Monitoring Washington’s commitments on IDPs and the repatriation of migrants in Haiti

In a high-stakes working meeting held on April 30, 2029, Haiti’s Minister of Planning and External Cooperation Sandra Paulemon sat down with Grégoire Goodstein, the head of the International Organization for Migration (IOM) Mission in Haiti, to push forward with follow-up actions on commitments forged during earlier high-level talks between Paulemon and IOM Director General Amy E. Pope in Washington D.C.

The central focus of this latest gathering was advancing existing and emerging programs tied to two of Haiti’s most pressing humanitarian challenges: managing the country’s growing population of internally displaced persons (IDPs) and addressing the steady flow of forcibly repatriated Haitian migrants who have been in irregular migration situations abroad. Participants zeroed in on a suite of priority initiatives, from reinforcing national IDP and migrant registration frameworks and boosting systematic monitoring of vulnerable affected populations to unlocking long-term sustainable solutions that cover safe return, local resettlement, and community integration for displaced groups.

The talks delivered tangible progress on concrete strategic frameworks designed to upgrade Haiti’s capacity to receive returning migrants, formalize a coordinated institutional presence across affected regions, and deliver targeted support to host local communities that bear the brunt of increased population inflows. Stakeholders are currently finalizing detailed actions to advance the socio-economic reintegration of returnees and displaced people, with a particular focus on developing tailored programming for at-risk youth, a group disproportionately impacted by Haiti’s ongoing mobility and instability crises.

Minister Paulemon used the meeting to reaffirm the Haitian government’s core vision: transforming migration from a source of strain into a catalyst for national development.
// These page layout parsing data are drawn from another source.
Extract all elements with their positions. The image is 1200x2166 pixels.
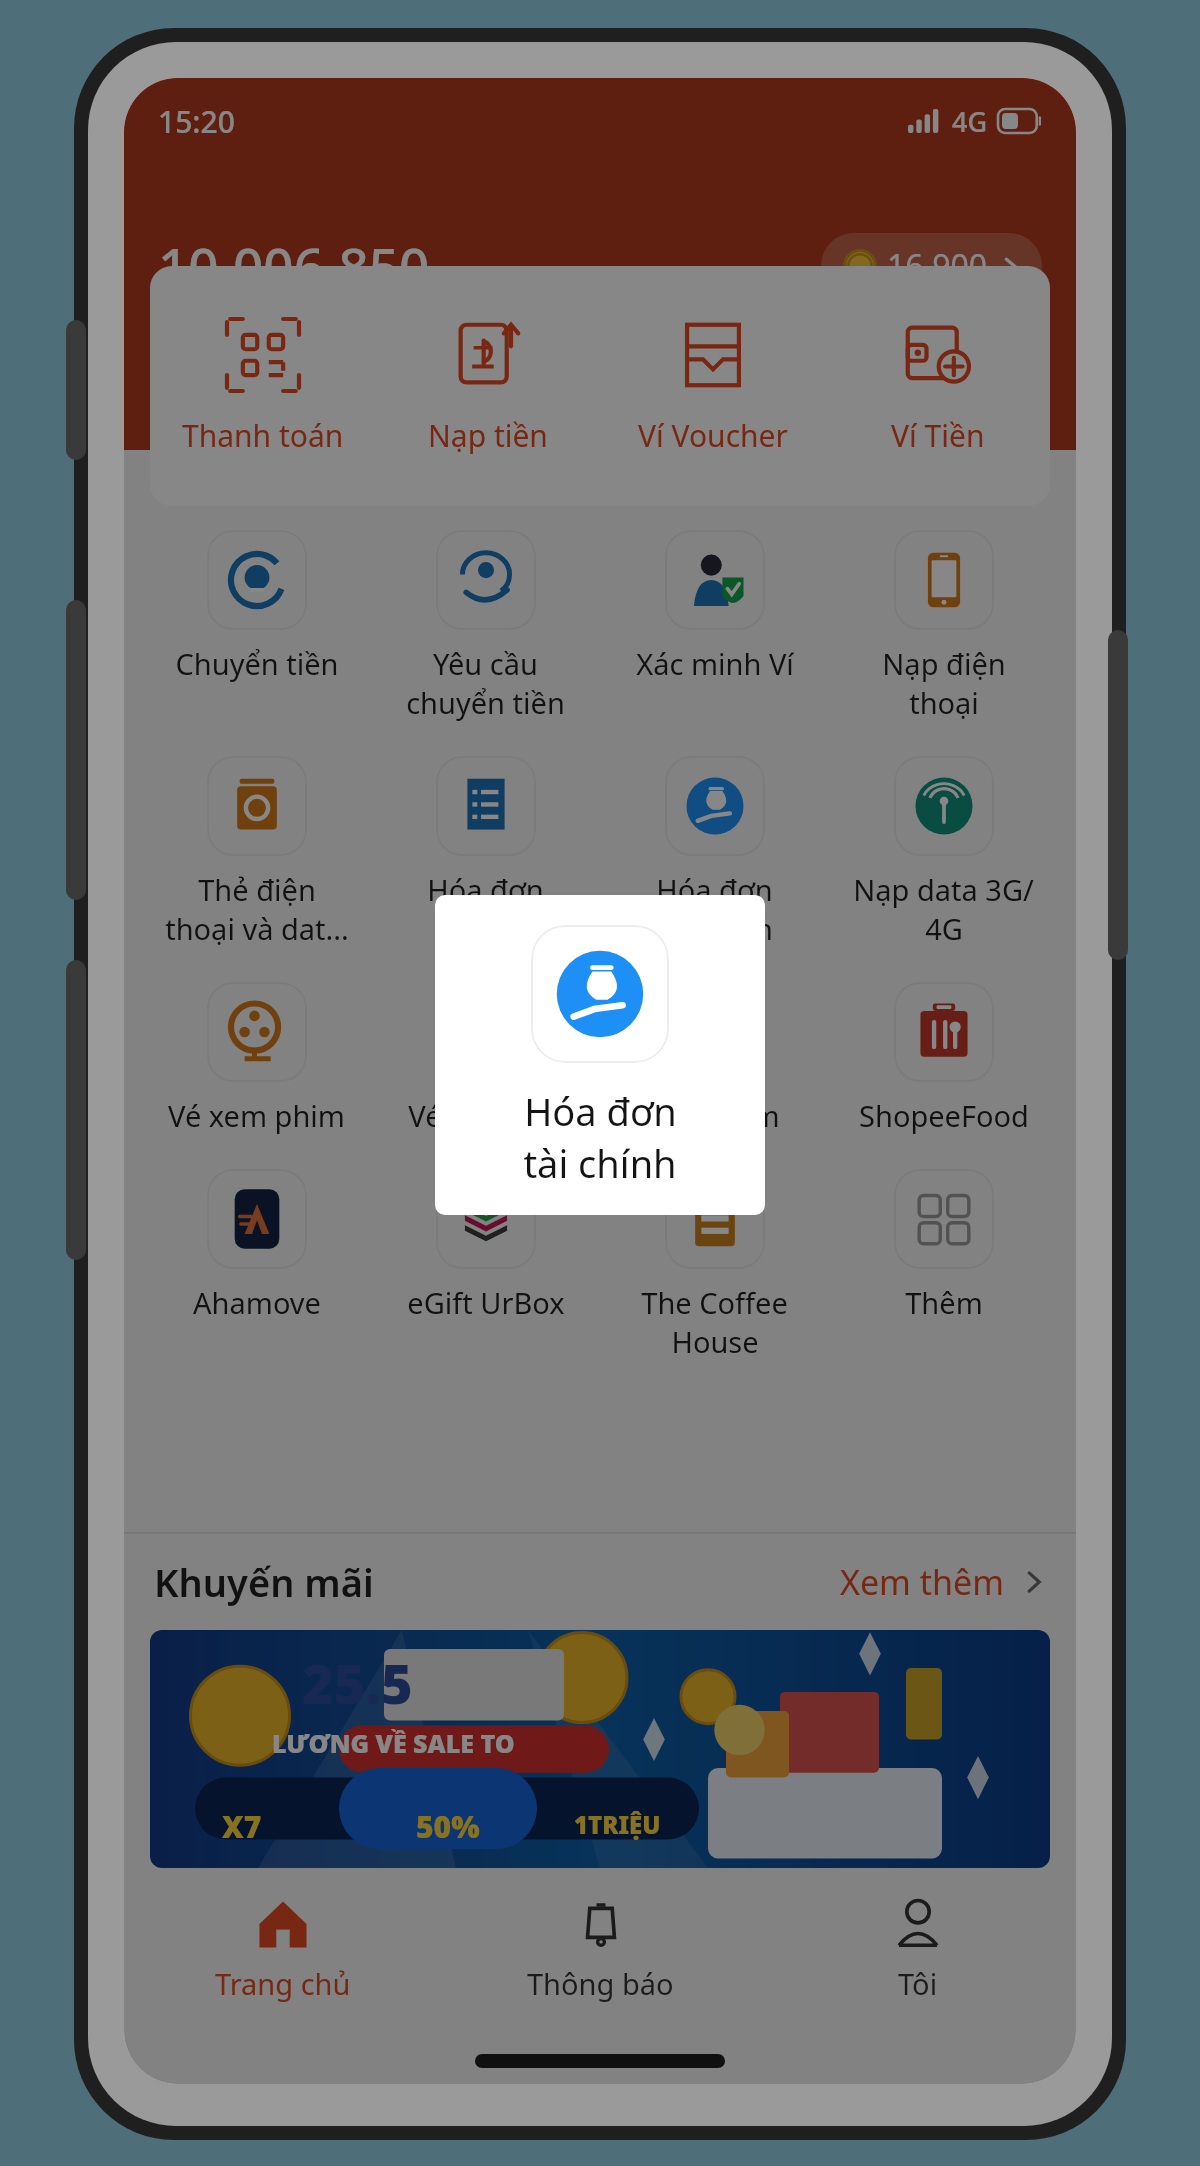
staticText: Vé máy bay	[408, 1096, 564, 1135]
staticText: 10.006.850	[158, 230, 430, 302]
staticText: Thẻ điện	[198, 870, 316, 909]
staticText: tài chính	[523, 1137, 677, 1189]
staticText: House	[671, 1322, 759, 1361]
button[interactable]: Xem thêm	[840, 1559, 1046, 1605]
staticText: 15:20	[158, 101, 235, 142]
button[interactable]: Thêm	[829, 1161, 1058, 1330]
button[interactable]: ShopeeFood	[829, 974, 1058, 1143]
staticText: Ví Voucher	[638, 415, 788, 456]
staticText: Nạp điện	[882, 644, 1006, 683]
button[interactable]: Tôi	[759, 1874, 1076, 2024]
staticText: Yêu cầu	[433, 644, 538, 683]
button[interactable]: Thẻ điện	[142, 748, 371, 956]
staticText: Bảo hiểm	[650, 1096, 780, 1135]
staticText: eGift UrBox	[407, 1283, 565, 1322]
staticText: 25.5	[302, 1646, 413, 1720]
button[interactable]: Nạp điện	[829, 522, 1058, 730]
staticText: Ahamove	[193, 1283, 321, 1322]
button[interactable]: eGift UrBox	[371, 1161, 600, 1330]
button[interactable]: Bảo hiểm	[600, 974, 829, 1143]
staticText: X7	[222, 1806, 262, 1847]
staticText: 4G	[952, 103, 988, 140]
staticText: Trang chủ	[215, 1964, 351, 2003]
staticText: chuyển tiền	[406, 683, 565, 722]
button[interactable]: Ahamove	[142, 1161, 371, 1330]
button[interactable]: Thanh toán	[150, 266, 375, 506]
staticText: tài chính	[656, 909, 773, 948]
staticText: Hóa đơn	[656, 870, 773, 909]
button[interactable]: Nạp tiền	[375, 266, 600, 506]
staticText: Xác minh Ví	[636, 644, 794, 683]
staticText: Tôi	[898, 1964, 938, 2003]
staticText: thoại	[909, 683, 979, 722]
staticText: The Coffee	[641, 1283, 788, 1322]
staticText: ShopeeFood	[859, 1096, 1029, 1135]
staticText: Hóa đơn	[427, 870, 544, 909]
button[interactable]: Yêu cầu	[371, 522, 600, 730]
staticText: 16.900	[887, 244, 988, 288]
button[interactable]: Vé xem phim	[142, 974, 371, 1143]
staticText: Khuyến mãi	[154, 1556, 374, 1608]
staticText: LƯƠNG VỀ SALE TO	[272, 1726, 515, 1760]
button[interactable]: Vé máy bay	[371, 974, 600, 1143]
button[interactable]: 10.006.850	[158, 226, 499, 306]
staticText: Vé xem phim	[168, 1096, 345, 1135]
button[interactable]: Nạp data 3G/	[829, 748, 1058, 956]
button[interactable]: Xác minh Ví	[600, 522, 829, 691]
button[interactable]: Ví Voucher	[600, 266, 825, 506]
staticText: Thông báo	[527, 1964, 674, 2003]
button[interactable]: The Coffee	[600, 1161, 829, 1369]
button[interactable]: Thông báo	[442, 1874, 759, 2024]
staticText: Hóa đơn	[524, 1085, 677, 1137]
staticText: Xem thêm	[840, 1559, 1004, 1605]
staticText: Nạp data 3G/	[853, 870, 1034, 909]
staticText: 50%	[416, 1806, 480, 1847]
staticText: 1TRIỆU	[574, 1808, 661, 1841]
staticText: Thanh toán	[182, 415, 344, 456]
staticText: 4G	[925, 909, 963, 948]
button[interactable]: Hóa đơn	[371, 748, 600, 917]
staticText: Nạp tiền	[428, 415, 548, 456]
button[interactable]: Ví Tiền	[825, 266, 1050, 506]
staticText: Chuyển tiền	[175, 644, 339, 683]
staticText: Thêm	[905, 1283, 983, 1322]
button[interactable]: Chuyển tiền	[142, 522, 371, 691]
button[interactable]: Hóa đơn	[600, 748, 829, 956]
button[interactable]: Trang chủ	[124, 1874, 442, 2024]
button[interactable]: Hóa đơn	[435, 895, 765, 1215]
staticText: Ví Tiền	[891, 415, 985, 456]
staticText: thoại và dat...	[165, 909, 349, 948]
button[interactable]: 16.900	[821, 233, 1042, 299]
To deliver on this goal, she outlined plans to activate targeted mechanisms to mobilize Haiti’s large global diaspora, including through expanded support for local entrepreneurship, targeted growth for small and medium-sized enterprises (SMEs), and the formalization of new economic initiatives across key strategic sectors of the national economy.

Paulemon also drew renewed attention to a longstanding systemic challenge: the fragmented nature of many international interventions in Haiti, which have undermined impact and misaligned with national priorities. She called for far stronger coordination and clearer harmonization of interventions across all international partner organizations, anchored explicitly to Haiti’s own national development and humanitarian goals. To operationalize this improved alignment, she stressed the urgent need for a 6 to 12-month collective action or partnership framework, with clearly mapped priority intervention areas and specific, measurable performance indicators to track progress.

In response, Goodstein commended the significant progress already advanced under Minister Paulemon’s leadership, as well as her unwavering commitment to improving coordination of international humanitarian and development aid across Haiti. He explicitly reaffirmed that the Haitian government’s national priorities are the core guiding imperatives for all IOM programming and action in the country.

Goodstein further confirmed IOM’s ongoing commitment to aligning all its interventions in Haiti with the government’s strategic priorities, and reiterated the organization’s intent to maintain close collaborative partnership with Haitian authorities. The shared end goal, he emphasized, is to deliver concrete, sustainable, and measurable outcomes that directly improve the lives of the Haitian population.